### WHAT IS BEING ASKED
Take the material below and extract the lines from the one with "算上之前破产的日本瑞纳、以色列Bagir，山东如意的时尚版图" through the one with "kimsə işdən icazə alıb, yaxud günəmuzd", word for word, without pictures.
[Start of Attachment]
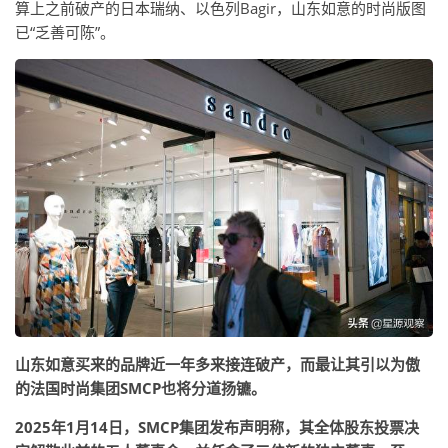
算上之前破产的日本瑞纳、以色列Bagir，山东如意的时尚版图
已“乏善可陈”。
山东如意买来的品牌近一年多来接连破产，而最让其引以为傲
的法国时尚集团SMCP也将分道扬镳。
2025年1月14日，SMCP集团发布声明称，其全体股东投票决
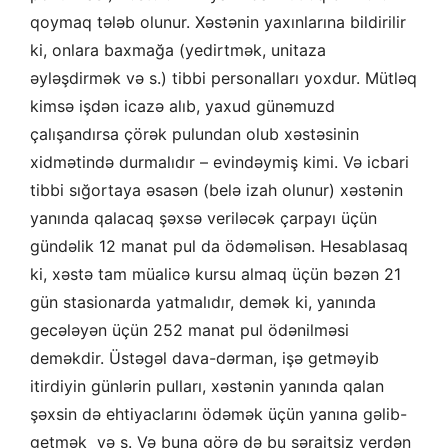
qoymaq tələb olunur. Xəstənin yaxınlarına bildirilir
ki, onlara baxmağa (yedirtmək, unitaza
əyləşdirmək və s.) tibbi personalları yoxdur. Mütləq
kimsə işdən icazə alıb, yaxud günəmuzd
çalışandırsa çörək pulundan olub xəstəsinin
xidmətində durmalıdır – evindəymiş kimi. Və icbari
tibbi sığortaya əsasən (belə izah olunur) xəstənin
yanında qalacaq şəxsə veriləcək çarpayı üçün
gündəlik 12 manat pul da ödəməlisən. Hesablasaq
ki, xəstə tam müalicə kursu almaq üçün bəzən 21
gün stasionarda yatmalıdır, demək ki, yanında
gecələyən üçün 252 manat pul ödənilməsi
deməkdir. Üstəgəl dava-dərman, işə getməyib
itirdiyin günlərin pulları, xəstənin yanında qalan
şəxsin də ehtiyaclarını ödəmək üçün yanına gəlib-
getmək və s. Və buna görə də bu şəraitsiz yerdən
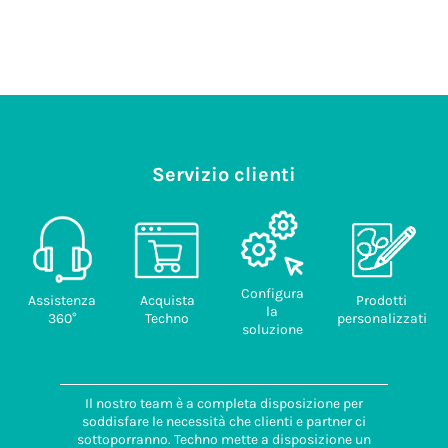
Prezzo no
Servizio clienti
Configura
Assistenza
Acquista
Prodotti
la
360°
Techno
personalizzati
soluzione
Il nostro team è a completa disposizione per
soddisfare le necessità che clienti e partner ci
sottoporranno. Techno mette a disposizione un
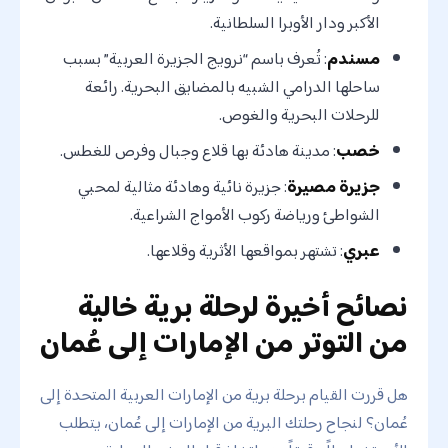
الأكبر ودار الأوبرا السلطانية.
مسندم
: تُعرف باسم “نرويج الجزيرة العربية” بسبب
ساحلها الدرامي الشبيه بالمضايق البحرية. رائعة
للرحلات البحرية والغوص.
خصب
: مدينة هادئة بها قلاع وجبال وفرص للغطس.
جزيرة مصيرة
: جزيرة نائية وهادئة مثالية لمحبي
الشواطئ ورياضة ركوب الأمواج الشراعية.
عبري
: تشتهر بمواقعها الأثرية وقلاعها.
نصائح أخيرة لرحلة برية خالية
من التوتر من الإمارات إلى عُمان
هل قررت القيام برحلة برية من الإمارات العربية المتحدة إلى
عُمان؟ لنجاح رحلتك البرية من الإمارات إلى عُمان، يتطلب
[End of Attachment]
[Start of Attachment]
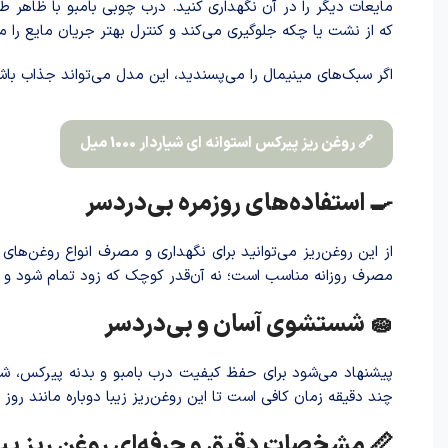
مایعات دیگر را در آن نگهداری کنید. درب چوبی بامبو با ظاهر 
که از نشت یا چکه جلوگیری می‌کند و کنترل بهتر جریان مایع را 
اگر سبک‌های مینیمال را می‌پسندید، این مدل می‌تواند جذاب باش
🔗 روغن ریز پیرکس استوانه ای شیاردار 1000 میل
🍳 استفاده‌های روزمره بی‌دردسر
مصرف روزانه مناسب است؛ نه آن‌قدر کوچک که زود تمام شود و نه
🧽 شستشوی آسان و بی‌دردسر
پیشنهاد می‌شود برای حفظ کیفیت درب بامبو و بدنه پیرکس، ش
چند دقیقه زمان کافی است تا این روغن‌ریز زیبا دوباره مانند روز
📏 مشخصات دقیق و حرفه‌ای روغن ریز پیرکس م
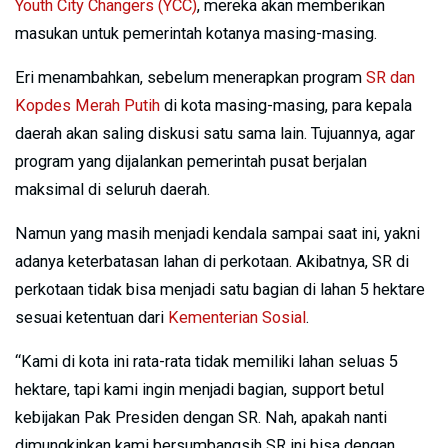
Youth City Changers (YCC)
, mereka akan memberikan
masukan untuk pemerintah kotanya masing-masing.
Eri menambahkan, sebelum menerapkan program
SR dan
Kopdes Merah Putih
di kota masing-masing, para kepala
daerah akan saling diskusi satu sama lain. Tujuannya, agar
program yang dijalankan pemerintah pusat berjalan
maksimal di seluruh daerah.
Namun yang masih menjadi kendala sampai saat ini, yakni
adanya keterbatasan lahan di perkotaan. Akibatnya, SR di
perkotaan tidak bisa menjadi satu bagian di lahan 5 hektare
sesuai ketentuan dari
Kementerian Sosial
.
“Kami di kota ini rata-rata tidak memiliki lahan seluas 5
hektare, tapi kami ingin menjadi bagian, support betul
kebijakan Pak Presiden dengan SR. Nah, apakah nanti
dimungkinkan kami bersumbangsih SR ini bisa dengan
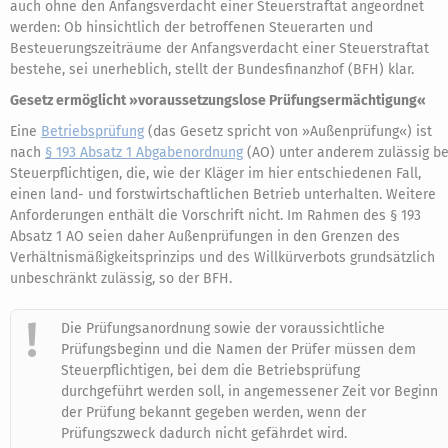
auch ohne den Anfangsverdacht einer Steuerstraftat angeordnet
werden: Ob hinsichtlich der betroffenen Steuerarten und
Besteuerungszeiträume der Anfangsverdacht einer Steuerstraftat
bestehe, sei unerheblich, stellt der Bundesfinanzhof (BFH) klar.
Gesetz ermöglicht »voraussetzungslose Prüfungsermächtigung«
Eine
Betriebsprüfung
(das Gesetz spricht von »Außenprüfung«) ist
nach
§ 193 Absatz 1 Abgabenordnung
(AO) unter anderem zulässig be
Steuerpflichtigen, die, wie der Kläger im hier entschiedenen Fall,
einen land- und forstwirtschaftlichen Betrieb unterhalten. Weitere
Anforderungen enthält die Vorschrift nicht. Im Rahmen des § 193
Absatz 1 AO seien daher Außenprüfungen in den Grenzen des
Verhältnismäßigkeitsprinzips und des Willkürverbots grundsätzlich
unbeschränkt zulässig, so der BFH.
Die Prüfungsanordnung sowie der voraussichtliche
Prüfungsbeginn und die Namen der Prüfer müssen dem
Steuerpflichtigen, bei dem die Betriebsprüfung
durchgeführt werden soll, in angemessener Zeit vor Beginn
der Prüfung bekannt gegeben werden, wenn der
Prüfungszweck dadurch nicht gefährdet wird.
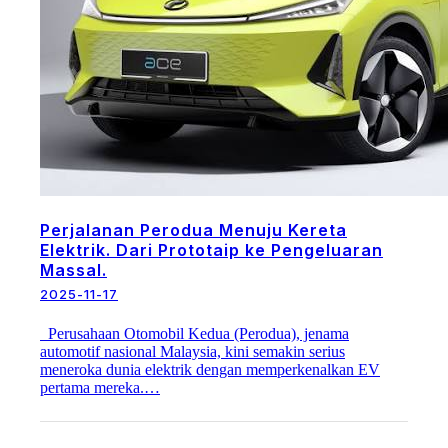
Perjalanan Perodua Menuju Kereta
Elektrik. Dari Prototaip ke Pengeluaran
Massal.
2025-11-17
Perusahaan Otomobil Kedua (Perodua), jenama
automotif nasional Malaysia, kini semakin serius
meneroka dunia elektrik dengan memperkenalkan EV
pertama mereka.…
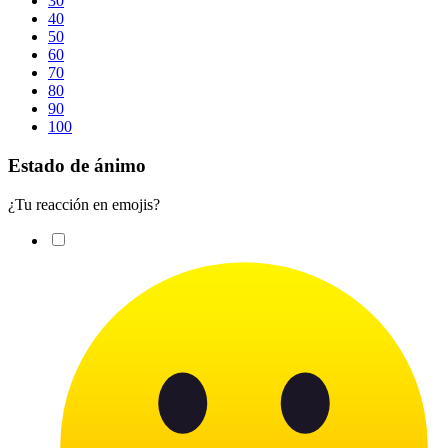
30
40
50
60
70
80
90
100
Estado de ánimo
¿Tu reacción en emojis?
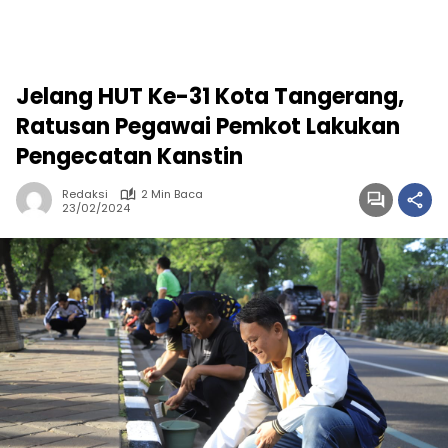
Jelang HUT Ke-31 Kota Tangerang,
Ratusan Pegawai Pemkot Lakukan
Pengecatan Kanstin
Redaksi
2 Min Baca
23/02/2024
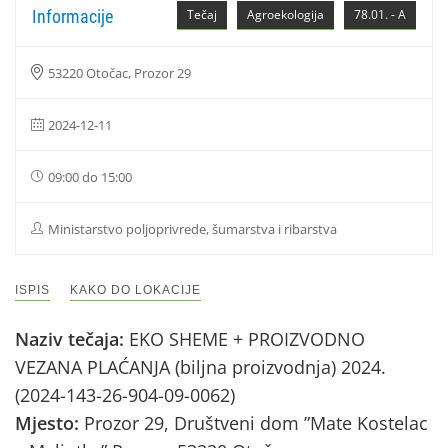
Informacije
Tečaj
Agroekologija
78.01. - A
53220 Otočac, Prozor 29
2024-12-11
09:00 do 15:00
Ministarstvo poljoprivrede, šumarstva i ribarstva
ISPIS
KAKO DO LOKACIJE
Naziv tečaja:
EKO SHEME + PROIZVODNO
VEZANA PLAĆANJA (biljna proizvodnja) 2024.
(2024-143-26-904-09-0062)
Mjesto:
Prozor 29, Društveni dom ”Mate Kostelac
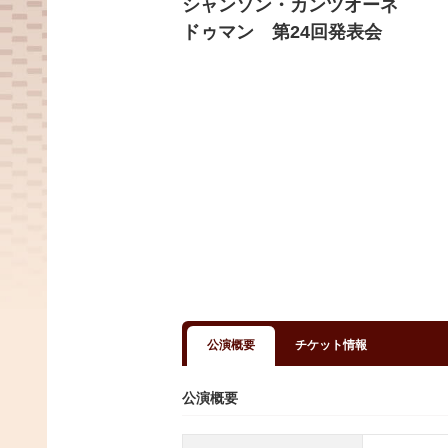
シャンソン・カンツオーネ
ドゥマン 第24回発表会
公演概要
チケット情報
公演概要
[End of Attachment]
[Start of Attachment]
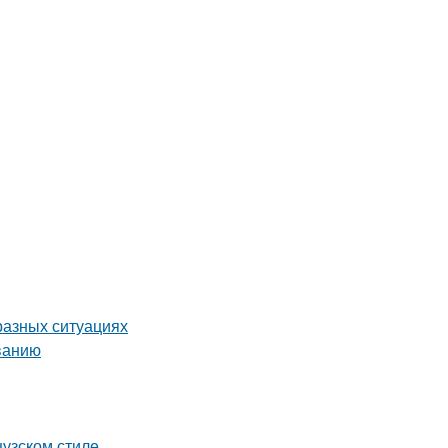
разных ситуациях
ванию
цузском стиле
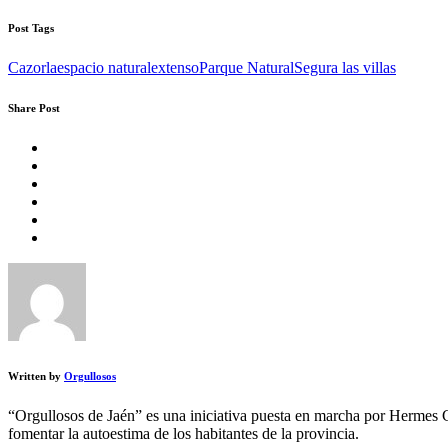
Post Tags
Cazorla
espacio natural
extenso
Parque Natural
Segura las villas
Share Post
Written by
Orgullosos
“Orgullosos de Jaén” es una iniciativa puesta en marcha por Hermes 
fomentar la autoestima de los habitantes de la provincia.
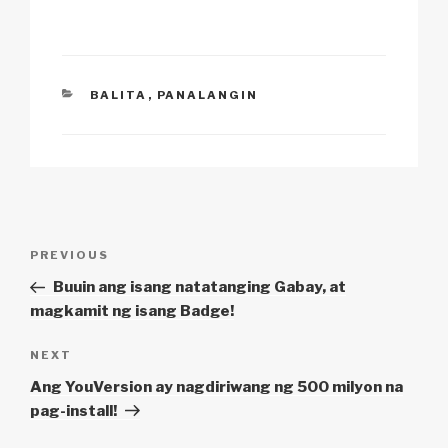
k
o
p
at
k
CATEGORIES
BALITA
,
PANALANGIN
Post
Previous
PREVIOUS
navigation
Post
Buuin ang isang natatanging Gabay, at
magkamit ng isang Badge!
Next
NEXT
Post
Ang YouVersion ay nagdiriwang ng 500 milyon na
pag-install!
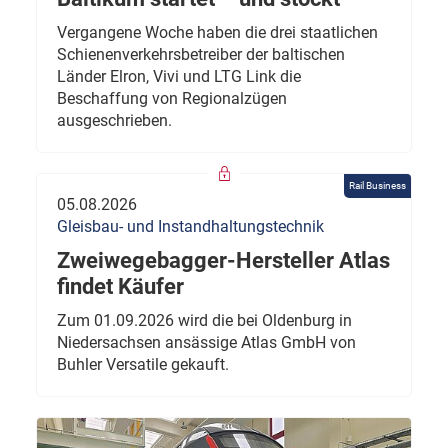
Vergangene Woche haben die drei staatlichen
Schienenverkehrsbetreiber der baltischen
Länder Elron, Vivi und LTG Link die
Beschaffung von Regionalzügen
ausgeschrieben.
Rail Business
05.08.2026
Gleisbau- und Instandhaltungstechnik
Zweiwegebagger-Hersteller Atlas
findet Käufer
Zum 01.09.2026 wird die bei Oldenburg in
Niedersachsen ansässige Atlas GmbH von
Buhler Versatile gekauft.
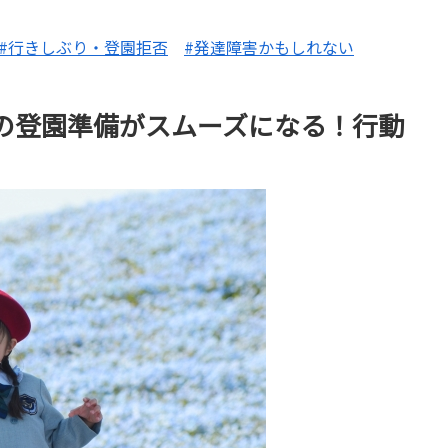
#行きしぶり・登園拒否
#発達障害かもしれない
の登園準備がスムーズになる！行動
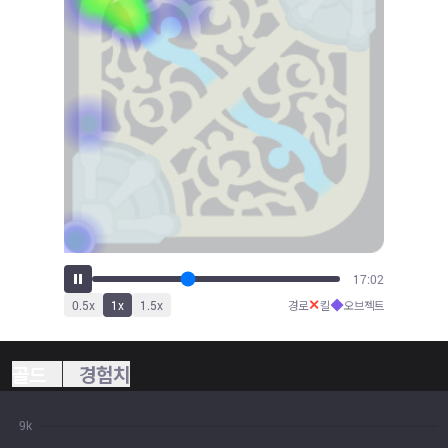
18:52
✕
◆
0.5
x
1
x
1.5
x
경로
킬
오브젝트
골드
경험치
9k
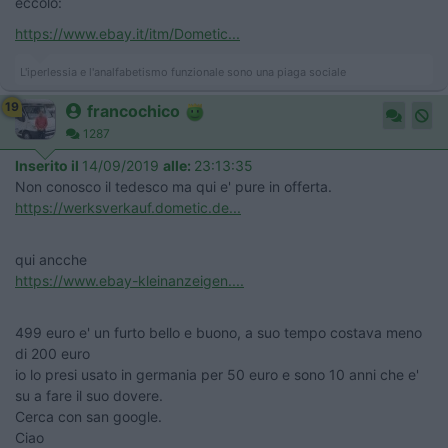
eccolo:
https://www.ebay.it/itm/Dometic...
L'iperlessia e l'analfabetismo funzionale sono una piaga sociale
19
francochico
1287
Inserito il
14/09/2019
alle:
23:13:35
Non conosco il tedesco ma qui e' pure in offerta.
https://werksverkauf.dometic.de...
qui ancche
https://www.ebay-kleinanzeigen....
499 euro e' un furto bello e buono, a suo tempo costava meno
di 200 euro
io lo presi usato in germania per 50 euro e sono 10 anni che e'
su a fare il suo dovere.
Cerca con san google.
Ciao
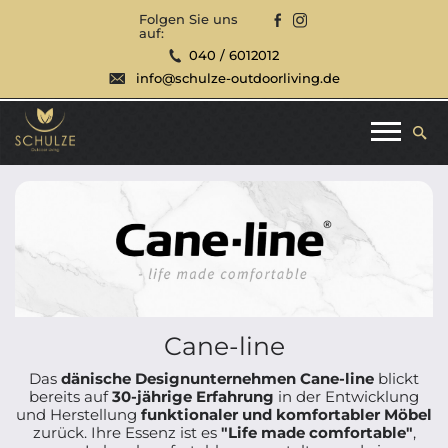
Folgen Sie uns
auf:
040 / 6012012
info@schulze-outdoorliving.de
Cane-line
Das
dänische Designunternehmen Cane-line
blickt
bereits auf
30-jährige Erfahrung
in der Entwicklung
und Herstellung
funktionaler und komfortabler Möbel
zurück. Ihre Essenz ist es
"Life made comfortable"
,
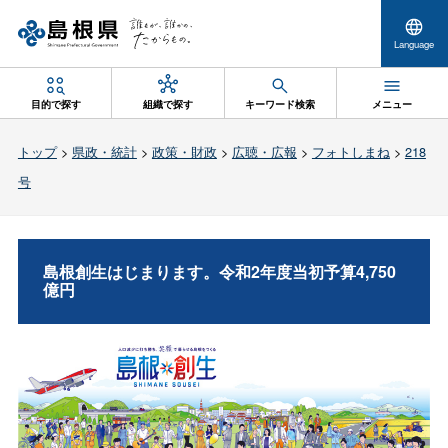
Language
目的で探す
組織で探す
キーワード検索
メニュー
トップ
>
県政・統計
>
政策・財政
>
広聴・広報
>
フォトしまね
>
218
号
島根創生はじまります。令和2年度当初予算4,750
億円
[End of Attachment]
### TASK ANSWER
算上之前破产的日本瑞纳、以色列Bagir，山东如意的时尚版图
已“乏善可陈”。
山东如意买来的品牌近一年多来接连破产，而最让其引以为傲
的法国时尚集团SMCP也将分道扬镳。
2025年1月14日，SMCP集团发布声明称，其全体股东投票决
qoymaq tələb olunur. Xəstənin yaxınlarına bildirilir
ki, onlara baxmağa (yedirtmək, unitaza
əyləşdirmək və s.) tibbi personalları yoxdur. Mütləq
kimsə işdən icazə alıb, yaxud günəmuzd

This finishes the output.